REQUIREMENT: Write every line of the material again exactly, with no pictures in the copy.

======== PROVIDED INFORMATION ========

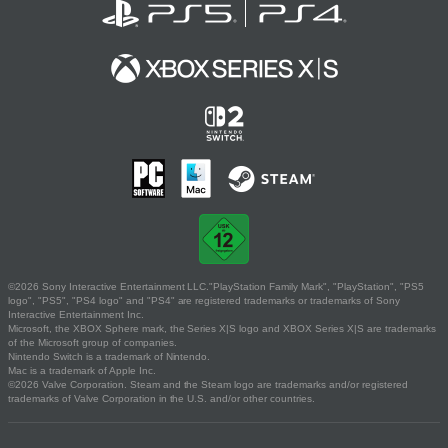
©2026 Sony Interactive Entertainment LLC."PlayStation Family Mark", "PlayStation", "PS5
logo", "PS5", "PS4 logo" and "PS4" are registered trademarks or trademarks of Sony
Interactive Entertainment Inc.
Microsoft, the XBOX Sphere mark, the Series X|S logo and XBOX Series X|S are trademarks
of the Microsoft group of companies.
Nintendo Switch is a trademark of Nintendo.
Mac is a trademark of Apple Inc.
©2026 Valve Corporation. Steam and the Steam logo are trademarks and/or registered
trademarks of Valve Corporation in the U.S. and/or other countries.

========

EXERCISE OUTPUT:
©2026 Sony Interactive Entertainment LLC."PlayStation Family Mark", "PlayStation", "PS5
logo", "PS5", "PS4 logo" and "PS4" are registered trademarks or trademarks of Sony
Interactive Entertainment Inc.
Microsoft, the XBOX Sphere mark, the Series X|S logo and XBOX Series X|S are trademarks
of the Microsoft group of companies.
Nintendo Switch is a trademark of Nintendo.
Mac is a trademark of Apple Inc.
©2026 Valve Corporation. Steam and the Steam logo are trademarks and/or registered
trademarks of Valve Corporation in the U.S. and/or other countries.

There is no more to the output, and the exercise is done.